### Entries supplied

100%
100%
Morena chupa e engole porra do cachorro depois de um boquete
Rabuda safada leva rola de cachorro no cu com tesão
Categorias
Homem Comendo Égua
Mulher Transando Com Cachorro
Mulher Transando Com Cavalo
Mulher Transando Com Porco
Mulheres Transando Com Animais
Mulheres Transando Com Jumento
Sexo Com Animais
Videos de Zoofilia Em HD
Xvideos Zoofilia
* * *
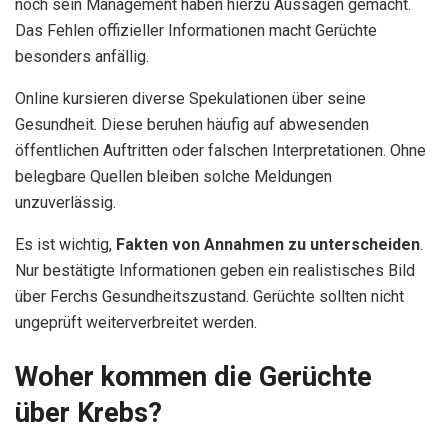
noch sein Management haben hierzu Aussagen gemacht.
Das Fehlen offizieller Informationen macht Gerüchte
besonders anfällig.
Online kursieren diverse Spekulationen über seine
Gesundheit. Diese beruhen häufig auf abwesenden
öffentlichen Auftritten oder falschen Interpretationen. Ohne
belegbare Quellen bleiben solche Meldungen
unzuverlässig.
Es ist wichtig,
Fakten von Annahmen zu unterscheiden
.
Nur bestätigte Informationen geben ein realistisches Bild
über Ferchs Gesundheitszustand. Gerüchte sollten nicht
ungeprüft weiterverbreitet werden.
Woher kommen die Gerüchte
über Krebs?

### What to produce
Search the entries for the string "Zoofilia" and copy each line where it occurs.

### Your response
Videos de Zoofilia Em HD
Xvideos Zoofilia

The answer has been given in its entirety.